3. Results and discussion
3.1 Organoleptic properties
Samples were coded to avoid identification. Kretek cigarettes were given the code KTK, and the subsequent letter indicates the company (4 different companies from A to D). The number after the letters indicates the brand. Samples with the same number were from the same brand. In these cases, to avoid confusion, another letter was added (E for the Export sample, made in Indonesia, and M for menthol). A conventional cigarette was purchased to compare the results and label CTRL, as in “Control” (Fig. 1).
Fig. 1.
Clove cigarette sticks samples and a conventional cigarette as control. From left to right: KTK_A1, KTK_A1E, KTK_B1, KTK_B2, KTK_B2M, KTK_C1, KTK_D1, KTK_D1M, KTK_D2M, and CTRL.

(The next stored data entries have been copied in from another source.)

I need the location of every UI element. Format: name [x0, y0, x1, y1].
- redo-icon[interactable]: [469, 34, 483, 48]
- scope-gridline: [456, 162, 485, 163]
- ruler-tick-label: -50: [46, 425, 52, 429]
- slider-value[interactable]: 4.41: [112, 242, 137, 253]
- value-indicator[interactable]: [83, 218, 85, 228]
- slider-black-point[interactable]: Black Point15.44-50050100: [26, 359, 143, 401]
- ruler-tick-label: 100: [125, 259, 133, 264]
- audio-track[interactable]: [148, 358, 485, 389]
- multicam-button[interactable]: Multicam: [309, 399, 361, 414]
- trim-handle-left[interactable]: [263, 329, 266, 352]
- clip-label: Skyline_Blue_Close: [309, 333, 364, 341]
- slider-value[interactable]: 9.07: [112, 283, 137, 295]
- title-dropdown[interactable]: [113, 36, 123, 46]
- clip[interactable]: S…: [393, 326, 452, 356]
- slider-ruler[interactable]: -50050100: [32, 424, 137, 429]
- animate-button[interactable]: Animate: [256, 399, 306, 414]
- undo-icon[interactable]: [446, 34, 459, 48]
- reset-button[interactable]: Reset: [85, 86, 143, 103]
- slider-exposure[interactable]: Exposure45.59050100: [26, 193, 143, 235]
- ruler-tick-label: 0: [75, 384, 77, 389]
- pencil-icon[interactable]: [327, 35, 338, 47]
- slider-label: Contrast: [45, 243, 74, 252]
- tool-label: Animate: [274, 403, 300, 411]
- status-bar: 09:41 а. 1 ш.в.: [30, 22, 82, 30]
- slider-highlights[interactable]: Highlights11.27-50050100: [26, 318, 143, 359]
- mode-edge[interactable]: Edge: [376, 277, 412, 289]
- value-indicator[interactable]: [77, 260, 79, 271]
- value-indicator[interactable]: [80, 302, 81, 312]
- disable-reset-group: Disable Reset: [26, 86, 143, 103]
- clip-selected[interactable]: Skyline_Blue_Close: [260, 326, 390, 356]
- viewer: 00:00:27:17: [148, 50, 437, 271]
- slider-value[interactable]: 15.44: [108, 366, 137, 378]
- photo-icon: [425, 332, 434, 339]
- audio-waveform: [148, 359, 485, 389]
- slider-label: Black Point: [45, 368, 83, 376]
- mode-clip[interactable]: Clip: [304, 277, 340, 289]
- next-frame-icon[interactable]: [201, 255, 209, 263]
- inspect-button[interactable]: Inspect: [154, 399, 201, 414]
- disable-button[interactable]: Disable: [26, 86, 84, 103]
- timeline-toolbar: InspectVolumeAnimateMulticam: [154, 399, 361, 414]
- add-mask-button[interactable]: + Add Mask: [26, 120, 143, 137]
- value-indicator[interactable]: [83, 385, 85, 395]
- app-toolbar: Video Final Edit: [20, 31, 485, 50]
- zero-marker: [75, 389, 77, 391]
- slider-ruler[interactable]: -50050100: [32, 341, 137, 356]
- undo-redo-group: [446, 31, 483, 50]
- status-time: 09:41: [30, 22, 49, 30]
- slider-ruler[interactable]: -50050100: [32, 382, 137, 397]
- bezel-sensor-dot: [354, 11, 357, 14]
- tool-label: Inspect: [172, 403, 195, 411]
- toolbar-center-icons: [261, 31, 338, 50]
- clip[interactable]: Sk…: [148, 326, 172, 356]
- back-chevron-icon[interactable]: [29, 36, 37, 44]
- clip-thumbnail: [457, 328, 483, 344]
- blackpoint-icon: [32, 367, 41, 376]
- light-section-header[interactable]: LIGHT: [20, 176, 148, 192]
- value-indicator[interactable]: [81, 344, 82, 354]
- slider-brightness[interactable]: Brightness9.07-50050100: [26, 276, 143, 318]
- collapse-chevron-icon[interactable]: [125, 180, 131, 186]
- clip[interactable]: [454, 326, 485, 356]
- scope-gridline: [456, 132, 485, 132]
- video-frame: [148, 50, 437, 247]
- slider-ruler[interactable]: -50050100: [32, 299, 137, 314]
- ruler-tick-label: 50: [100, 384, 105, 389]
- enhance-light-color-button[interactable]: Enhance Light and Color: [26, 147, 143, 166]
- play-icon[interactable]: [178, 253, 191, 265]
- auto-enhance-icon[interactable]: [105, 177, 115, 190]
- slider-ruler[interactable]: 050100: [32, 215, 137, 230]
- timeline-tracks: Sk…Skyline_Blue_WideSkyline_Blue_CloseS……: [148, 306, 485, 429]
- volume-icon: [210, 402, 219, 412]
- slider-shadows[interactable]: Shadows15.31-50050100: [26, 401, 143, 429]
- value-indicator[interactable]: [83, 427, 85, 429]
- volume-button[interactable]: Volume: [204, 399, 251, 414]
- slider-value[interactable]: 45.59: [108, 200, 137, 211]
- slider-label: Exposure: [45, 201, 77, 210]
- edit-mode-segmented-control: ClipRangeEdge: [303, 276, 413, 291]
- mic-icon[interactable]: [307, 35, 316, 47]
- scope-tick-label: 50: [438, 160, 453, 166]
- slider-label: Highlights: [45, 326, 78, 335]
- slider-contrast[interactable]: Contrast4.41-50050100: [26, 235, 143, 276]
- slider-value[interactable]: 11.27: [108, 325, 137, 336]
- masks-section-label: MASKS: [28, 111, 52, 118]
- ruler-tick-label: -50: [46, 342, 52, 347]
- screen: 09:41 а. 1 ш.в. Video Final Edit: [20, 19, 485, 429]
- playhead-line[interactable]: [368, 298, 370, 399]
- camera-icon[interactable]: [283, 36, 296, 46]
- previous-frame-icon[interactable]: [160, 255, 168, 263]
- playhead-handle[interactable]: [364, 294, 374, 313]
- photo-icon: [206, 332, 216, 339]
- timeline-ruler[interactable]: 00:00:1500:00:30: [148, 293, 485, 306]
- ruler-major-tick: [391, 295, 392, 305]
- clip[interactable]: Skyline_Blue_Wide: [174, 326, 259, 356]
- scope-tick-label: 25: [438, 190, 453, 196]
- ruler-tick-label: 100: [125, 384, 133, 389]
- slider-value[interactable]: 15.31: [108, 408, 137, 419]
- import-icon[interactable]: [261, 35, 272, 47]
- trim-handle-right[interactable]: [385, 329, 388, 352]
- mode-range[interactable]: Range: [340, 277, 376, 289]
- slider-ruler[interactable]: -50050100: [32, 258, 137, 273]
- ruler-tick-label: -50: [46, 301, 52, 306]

The first sample, KTK_A1, had a strong scent of clove, with another sweet smell, like incense (Table 2). The pack had a metallic color pallet in red and gold, very shiny, and exotic, with an “expensive” look. There were 2 health warnings, 1 in each side of the pack, but even though the pack was purchased in a tobacco shop in Brazil, the warnings were written in Spanish and Guarani. There was no indication that the product was a clove cigarette, but it is a very common brand in Brazil, probably the most traditional kretek brand in the country. There were also no indications of the ingredients, and only a small indication that the product was a SKM. The cigarette stick was mostly white, with exception of the filter, which had the same color pallet from the pack. The famous clove oil stains were visible in the paper wrap, with a caramel color (Fig. 1). Allegedly, the more stains the cigarette have, the better its quality.1
Table 2.
Organoleptic properties of clove cigarettes according to the perception of authors.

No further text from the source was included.